Thursday, November 28, 2013

Book Review: Shatter Me by Tahereh Mafi


Book Series: Shatter Me, Book #1
Author: Tahereh Mafi
Genres: YA, Dystopian
Format: Audiobook (Audible)
Narrator: Kate Simses
Length: 09 hrs and 12 mins

My Ranking:

Juliette hasn’t touched anyone in exactly 264 days.

The last time she did, it was an accident, but The Reestablishment locked her up for murder. No one knows why Juliette’s touch is fatal. As long as she doesn’t hurt anyone else, no one really cares. The world is too busy crumbling to pieces to pay attention to a 17-year-old girl. Diseases are destroying the population, food is hard to find, birds don’t fly anymore, and the clouds are the wrong color.

The Reestablishment said their way was the only way to fix things, so they threw Juliette in a cell. Now so many people are dead that the survivors are whispering war – and The Reestablishment has changed its mind. Maybe Juliette is more than a tortured soul stuffed into a poisonous body. Maybe she’s exactly what they need right now.

Juliette has to make a choice: Be a weapon. Or be a warrior.




With the first few sentences, your immersed in a world with texture, color, scents and sounds. Every moment is full; every thought, fully realized. I've never read a book like this before. Mafi sets each scene so completely it's almost too much. It's like a sensory overload; I can feel, see, touch and taste everything that's described to such fine detail. The experience is unique and delicious.

However, after getting 75% through the story, the detailed descriptions began to really, really ... really aggravate me. The best part and the worst part about the book is the imagery and the over examination of everything Juliette is feeling. It's beautiful but distracting. Because as rich and detailed as her experience is, there overall story falters. Since Juliette doesn't know what's happening neither do we. And I am almost done and I haven't learned anything. Nothing of true substance when it comes to the plot or the world were in. This is almost like a character story of Juliette and of Warner.

Ah, Warner. I wanted to hate him. But there is something seductively terrifying about his brand of crazy. He's pretty much devoid of all personality except - to the chagrin of our protagonist - for his fascination with Juliette. And he things he does aren't even as scary as what he says. One of my favorite creepy Warner lines is this - "Inflicting pain, you see, is incredibly efficient method of getting information out of anyone and with you...," he glances at my hands, "well, it's cheap, fast, effective." He smiles wider. "And as long as we keep you alive you'll be good for at least a few decades. its very fortunate that you're not battery operated."

If that isn't cold blooded I don't know, what it is. but still I don't hate him... I'm not quite sure that means that mossy is such a good writer she's created a likable evil, creepy antagonist or or me the sad bastard type of girl who likes guy who who might very well kill them in there sleep. But hey, I guess books for the best place do fancy that type of guy, right?

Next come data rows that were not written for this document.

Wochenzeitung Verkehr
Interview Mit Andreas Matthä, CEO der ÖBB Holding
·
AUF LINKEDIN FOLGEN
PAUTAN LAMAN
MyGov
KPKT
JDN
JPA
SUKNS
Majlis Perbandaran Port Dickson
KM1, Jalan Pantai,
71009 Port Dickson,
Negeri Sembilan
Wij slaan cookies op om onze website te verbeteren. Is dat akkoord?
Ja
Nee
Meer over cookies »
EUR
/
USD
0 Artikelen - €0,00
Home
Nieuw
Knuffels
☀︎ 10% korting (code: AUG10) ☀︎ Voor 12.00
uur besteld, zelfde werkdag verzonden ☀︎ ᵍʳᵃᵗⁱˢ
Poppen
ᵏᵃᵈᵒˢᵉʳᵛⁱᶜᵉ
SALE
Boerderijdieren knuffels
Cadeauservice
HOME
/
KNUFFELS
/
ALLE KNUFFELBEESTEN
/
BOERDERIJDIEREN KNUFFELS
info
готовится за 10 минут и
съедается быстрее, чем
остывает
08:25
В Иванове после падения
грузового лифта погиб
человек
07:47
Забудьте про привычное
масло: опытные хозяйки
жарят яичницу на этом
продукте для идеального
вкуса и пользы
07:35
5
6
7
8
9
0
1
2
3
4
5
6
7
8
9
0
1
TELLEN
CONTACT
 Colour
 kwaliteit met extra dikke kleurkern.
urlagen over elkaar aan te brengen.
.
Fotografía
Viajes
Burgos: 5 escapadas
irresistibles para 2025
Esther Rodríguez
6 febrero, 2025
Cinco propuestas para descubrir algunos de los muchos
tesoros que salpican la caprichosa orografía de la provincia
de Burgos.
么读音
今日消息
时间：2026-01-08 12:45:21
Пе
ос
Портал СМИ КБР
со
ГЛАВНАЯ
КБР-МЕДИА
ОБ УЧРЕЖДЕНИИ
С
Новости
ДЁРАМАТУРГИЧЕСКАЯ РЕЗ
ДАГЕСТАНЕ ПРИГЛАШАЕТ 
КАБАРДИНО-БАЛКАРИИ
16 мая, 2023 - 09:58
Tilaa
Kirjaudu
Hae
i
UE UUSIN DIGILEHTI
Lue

(Addition after getting past 75 percent) It's almost as if Mafi heard my earlier critique and changed the style of the book. After meeting Adam's brother real life gets pumped into the book. You get a sense of who Adam is, meet funny characters and then, Omega. This is what I have been waiting for. Plot, background, and for Juliette's wall decimating ability to not seem so out-of-left-field, bat-shit crazy. It gets interesting in the last few chapters and why did he epilogue feel so content rich. It's supposed to be a tasty morsel, a little bite of extra pleasure. Not Juliette getting the means to actually lead a "normal life" via the sexy vixen, skin-tight purple catsuit.

Had I not already bought the next audiobook I doubt I would have continued the book. It's beautifully stylized, but underneath it all, there's not that much there.

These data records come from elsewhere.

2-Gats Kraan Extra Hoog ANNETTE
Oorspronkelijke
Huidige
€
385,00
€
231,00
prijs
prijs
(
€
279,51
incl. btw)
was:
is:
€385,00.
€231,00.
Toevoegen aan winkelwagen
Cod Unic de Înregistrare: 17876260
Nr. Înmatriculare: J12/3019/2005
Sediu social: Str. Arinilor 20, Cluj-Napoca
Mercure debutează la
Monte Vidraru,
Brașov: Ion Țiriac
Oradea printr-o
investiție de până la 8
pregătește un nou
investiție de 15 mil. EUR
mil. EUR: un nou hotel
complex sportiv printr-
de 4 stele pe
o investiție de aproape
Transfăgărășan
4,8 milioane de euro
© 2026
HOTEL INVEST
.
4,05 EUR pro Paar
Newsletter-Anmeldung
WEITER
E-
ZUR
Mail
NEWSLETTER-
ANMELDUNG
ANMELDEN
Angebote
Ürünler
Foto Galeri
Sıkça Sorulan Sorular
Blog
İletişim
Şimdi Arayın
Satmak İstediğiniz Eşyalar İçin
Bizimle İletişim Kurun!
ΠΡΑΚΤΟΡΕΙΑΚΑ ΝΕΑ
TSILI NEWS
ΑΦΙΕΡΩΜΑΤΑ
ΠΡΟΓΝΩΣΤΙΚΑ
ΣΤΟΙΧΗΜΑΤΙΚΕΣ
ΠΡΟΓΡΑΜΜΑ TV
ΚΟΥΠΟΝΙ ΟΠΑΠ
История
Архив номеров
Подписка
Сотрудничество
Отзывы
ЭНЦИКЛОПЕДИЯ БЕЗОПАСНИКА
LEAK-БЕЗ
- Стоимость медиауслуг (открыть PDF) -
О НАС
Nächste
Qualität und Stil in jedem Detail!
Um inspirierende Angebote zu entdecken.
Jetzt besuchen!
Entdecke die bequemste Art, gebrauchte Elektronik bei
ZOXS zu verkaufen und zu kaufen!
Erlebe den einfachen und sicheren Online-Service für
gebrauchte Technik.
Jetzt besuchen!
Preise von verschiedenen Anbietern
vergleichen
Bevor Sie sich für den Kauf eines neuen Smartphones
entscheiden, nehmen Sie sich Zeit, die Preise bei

Kate Simses portrays a brilliant narration of this world, these characters. The repetitive "I am not insane" in almost brought me to tears. The desperation, absolution, and fear were so ingrained into the repetition. And her interpretation of Warner is either responsible for my fascination with him, or she feed him in the same crazy but sexy way as me, which makes me not feel so bad. His words ooze from her lips with this deliberately slow, seductive cadence that has underlining robotic, dissociative quality that's just like ... wow.